Department of Molecular Biophysics and Biochemistry, Yale University, New Haven, CT, 06520, USA.
Department of Microbiology and Cell Biology, Indian Institute of Science, Bangalore, 560012, India.
Chembiochem. 2020 May 15;21(10):1387-1396. doi: 10.1002/cbic.202000017. Epub 2020 Mar 2.

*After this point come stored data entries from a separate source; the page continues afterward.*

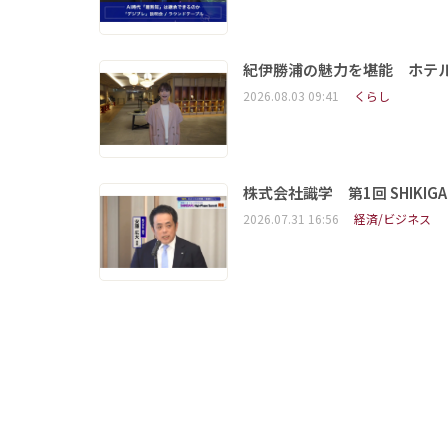
紀伊勝浦の魅力を堪能 ホテ
2026.08.03 09:41
くらし
株式会社識学 第1回 SHIKIGAKU 
2026.07.31 16:56
経済/ビジネス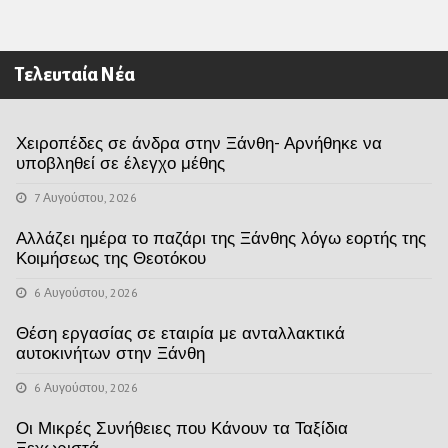
Τελευταία Νέα
Χειροπέδες σε άνδρα στην Ξάνθη- Αρνήθηκε να
υποβληθεί σε έλεγχο μέθης
7 Αυγούστου, 2026
Αλλάζει ημέρα το παζάρι της Ξάνθης λόγω εορτής της
Κοιμήσεως της Θεοτόκου
6 Αυγούστου, 2026
Θέση εργασίας σε εταιρία με ανταλλακτικά
αυτοκινήτων στην Ξάνθη
6 Αυγούστου, 2026
Οι Μικρές Συνήθειες που Κάνουν τα Ταξίδια
Ξεχωριστά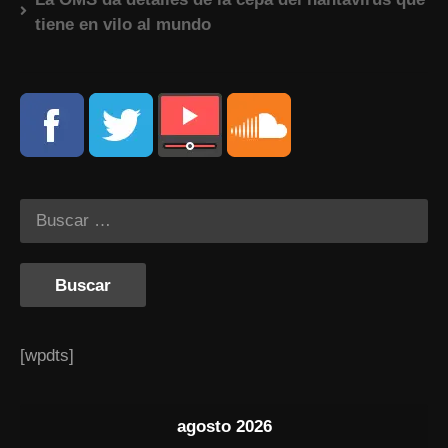
tiene en vilo al mundo
[wpdts]
agosto 2026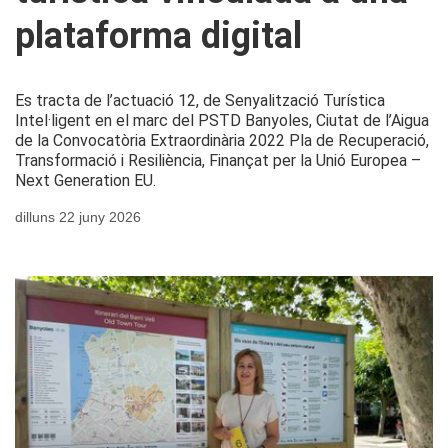
plataforma digital
Es tracta de l’actuació 12, de Senyalització Turística
Intel·ligent en el marc del PSTD Banyoles, Ciutat de l’Aigua
de la Convocatòria Extraordinària 2022 Pla de Recuperació,
Transformació i Resiliència, Finançat per la Unió Europea –
Next Generation EU.
dilluns 22 juny 2026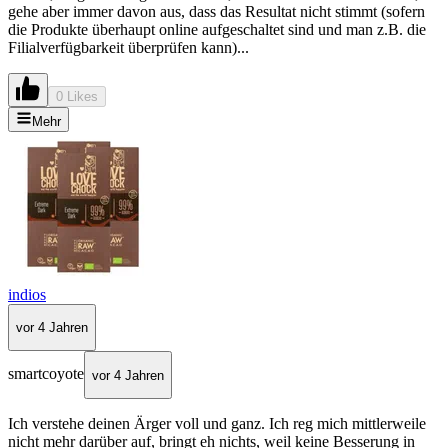
gehe aber immer davon aus, dass das Resultat nicht stimmt (sofern
die Produkte überhaupt online aufgeschaltet sind und man z.B. die
Filialverfügbarkeit überprüfen kann)...
0 Likes
Mehr
indios
vor 4 Jahren
smartcoyote
vor 4 Jahren
Ich verstehe deinen Ärger voll und ganz. Ich reg mich mittlerweile
nicht mehr darüber auf, bringt eh nichts, weil keine Besserung in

Genetic code expansion (GCE) has revolutionized the field of protein chemistry. Over the past several decades more than 150 different noncanonical amino acids (ncAAs) have been co-translationally installed into proteins within various host organisms. The vast majority of these ncAAs have been incorporated between the start and stop codons within an open reading frame. This requires that the ncAA be able to form a peptide bond at the α-amine, limiting the types of molecules that can be genetically encoded. In contrast, the α-amine of the initiating amino acid is not required for peptide bond formation. Therefore, including the initiator position in GCE allows for co-translational insertion of more diverse molecules that are modified, or completely lacking an α-amine. This review explores various methods which have been used to initiate protein synthesis with diverse molecules both in vitro and in vivo.
遗传密码扩展(GCE)彻底改变了蛋白质化学领域。在过去的几十年中,已经有超过 150 种不同的非天然氨基酸(ncAA)在各种宿主生物中被共翻译地掺入到蛋白质中。这些 ncAA 中的绝大多数是在开放阅读框中的起始密码子和终止密码子之间掺入的。这要求 ncAA 能够在α-氨基处形成肽键,从而限制了可以遗传编码的分子类型。相比之下,起始氨基酸的α-氨基不需要形成肽键。因此,在 GCE 中包括起始位置可以允许共翻译插入更多经过修饰或完全缺乏α-氨基的不同分子。本文综述了在体外和体内使用各种方法来起始具有不同分子的蛋白质合成的方法。